Cybersecurity management- it’s a numbers game

I’ve recently attended a cybersecurity conference. In addition to the industry regulars there were about 70 start up companies presenting in the start up pavilion. There was a definite division of technology among them- 80% dealt with detection (including mobile, SCADA/ ICS etc.) and the rest in various topics (DLP, MDM, management, intelligence etc.). This isn’t surprising- it is known fact that malwares are multiplying on a daily basis, so it makes sense that defensive technology, designed to detect such activities will be growing as well. Problem is, detection alone never stopped an attack…

But that’s not what I wanted to focus on.

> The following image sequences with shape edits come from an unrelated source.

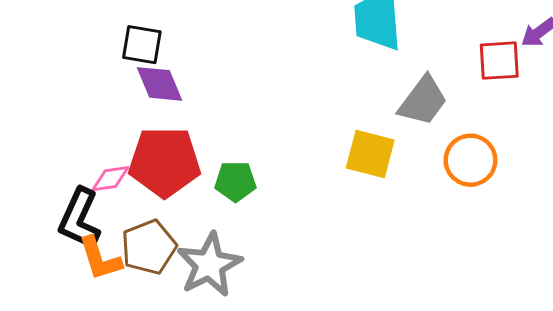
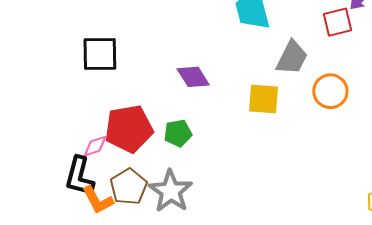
black square: (142, 45) -> (100, 54), size x1.4
purple diamond: (159, 84) -> (193, 77), moved

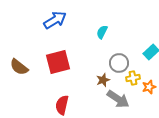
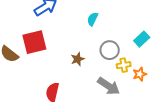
red square: (58, 62) -> (34, 42), moved
brown star: (103, 80) -> (78, 59), moved

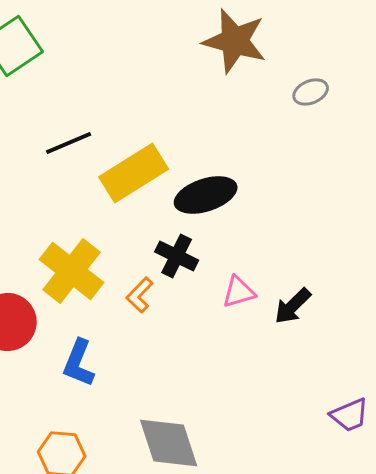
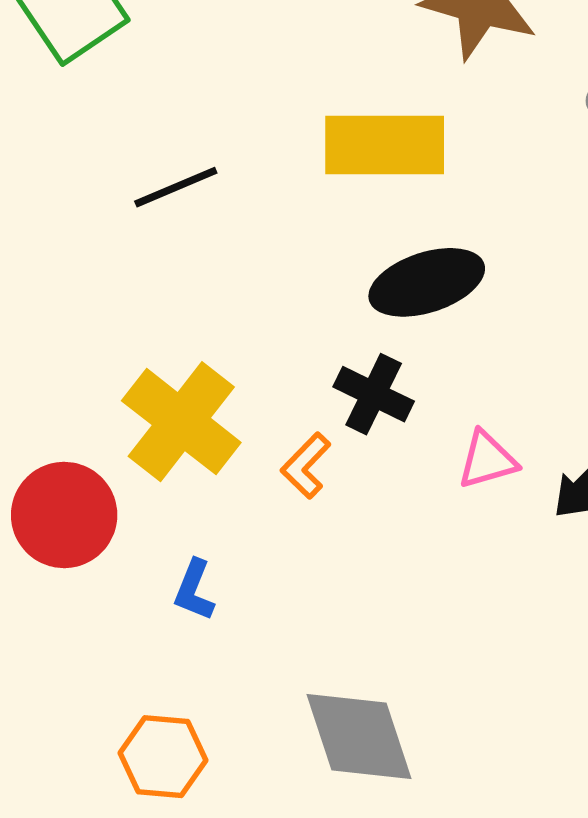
yellow rectangle: (134, 173) -> (385, 145), moved, turned 32
blue L-shape: (79, 363) -> (194, 590), size x0.7

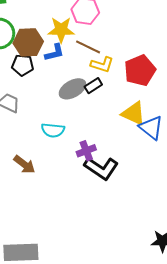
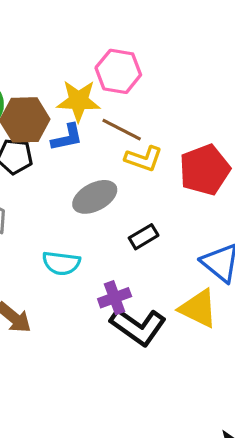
black rectangle: (93, 86) -> (144, 237), moved
yellow triangle: (134, 113) -> (198, 309), moved

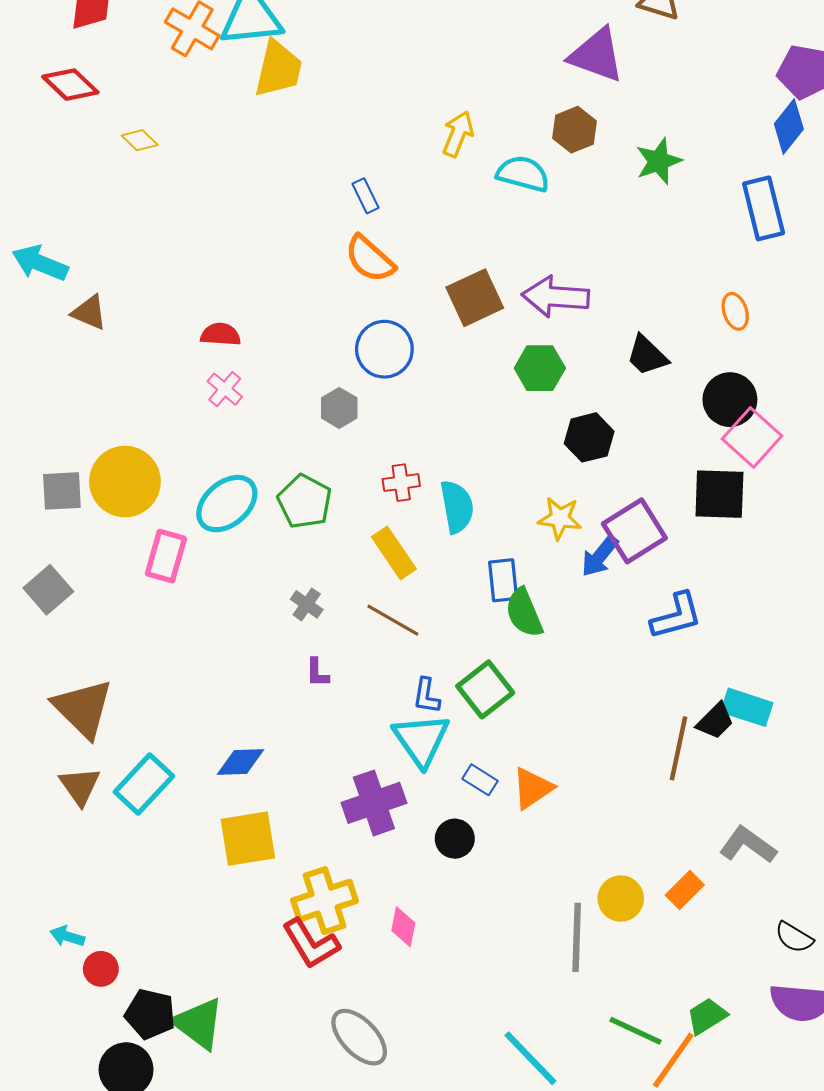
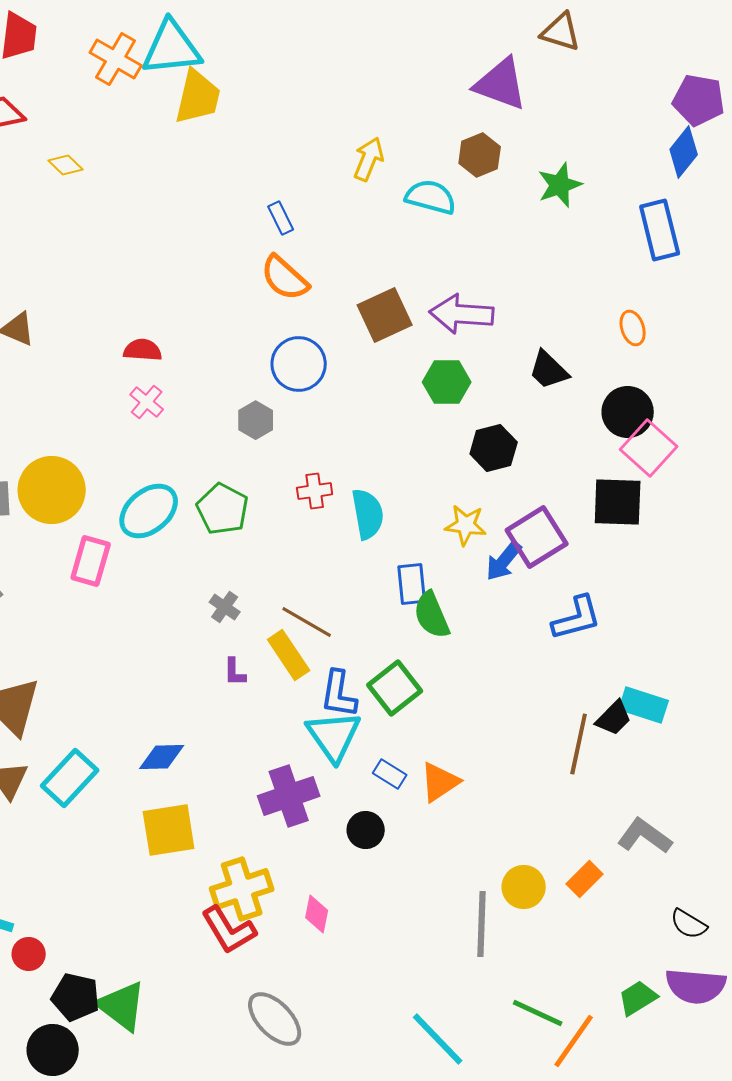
yellow rectangle: (394, 553) -> (289, 655), moved
blue L-shape: (426, 696) -> (339, 694), size x1.4
green trapezoid: (707, 1016) -> (638, 998), moved

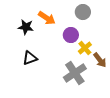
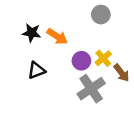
orange arrow: (47, 18) -> (57, 36), moved
purple circle: (71, 35) -> (81, 61), moved

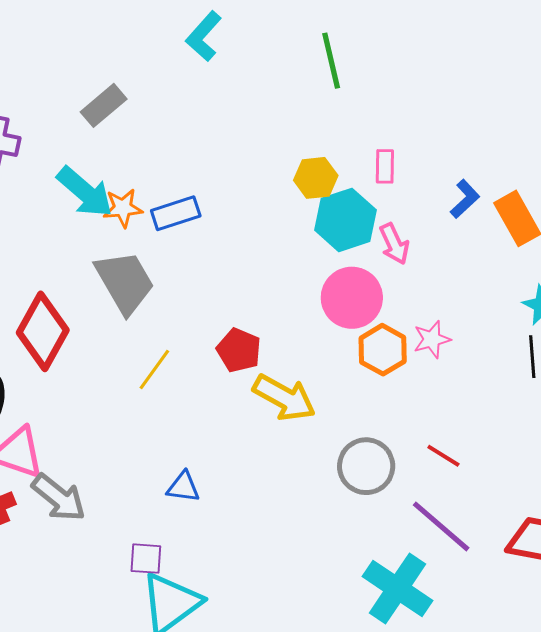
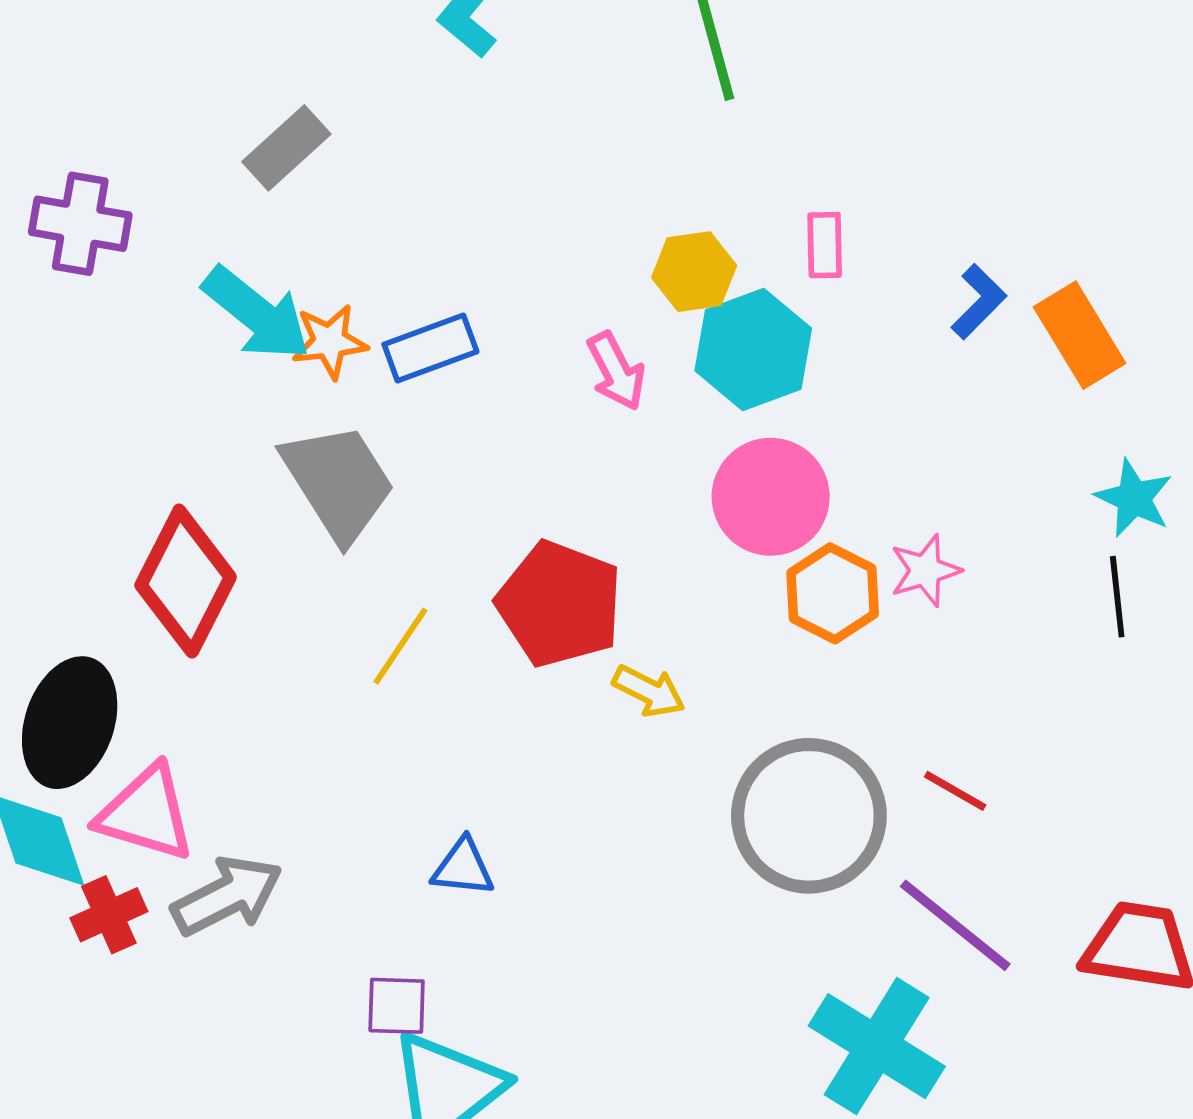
pink arrow: (394, 244) -> (616, 371), moved
red pentagon: (239, 350) -> (559, 604), size x1.5
yellow arrow: (284, 398) -> (649, 691), size x0.6
gray circle: (366, 466) -> (809, 816), size x1.4
gray arrow: (59, 498) -> (227, 896), turned -64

So let’s assume only half of these represent real, novel technologies- this means that about 30-35 new products will be hitting the market soon. Assuming, again, that all these are new (meaning not replacing or competing with more traditional products), it means that cybersecurity departments now have to learn these new solutions, test them, understand if they are applicable to their organization and justify their acquisition. After purchase, they need to implement these products, integrate these somehow into their procedures and connect them other systems residing within their SOCs. I can make an educated guess that new systems will cause multiple alerts, causing headaches to the operation personnel and a strain on their managers. It is in fact becoming so bad that some companies now offer innovative SIEM solutions with the sole purpose of siem-plifying the SIEM operation (pun intended). But with so much new technology- aren’t we increasing both the load and the risk? How are we expecting cybersecurity managers to adopt these new technologies and make sure they work in concert with other systems? How can a CISO know if the new, shiny toy she just bought is implemented to its fullest capacity? How can she know if she even needs it? What’s already included in the arsenal and how well is it deployed? Is the added “toy” efficient/complementary to the existing arsenal? Or will it just add to the already existing clutter? The answer is that in addition to their “weapons” arsenal, we must also equip managers with tools to better manage their operation. They need to be able to verify the maturity level of multiple security systems and controls and understand whether these are sufficient to mitigate the next type of attacks. But if the industry will continue favoring the development of detection mechanisms instead of investing some resources into management and decision support systems, we are condemning our CISOs to a life of -constant alerts-chasing, fire extinguishing and some awkward moment trying to justify the purchase of a new toy without any concrete data to support their claim.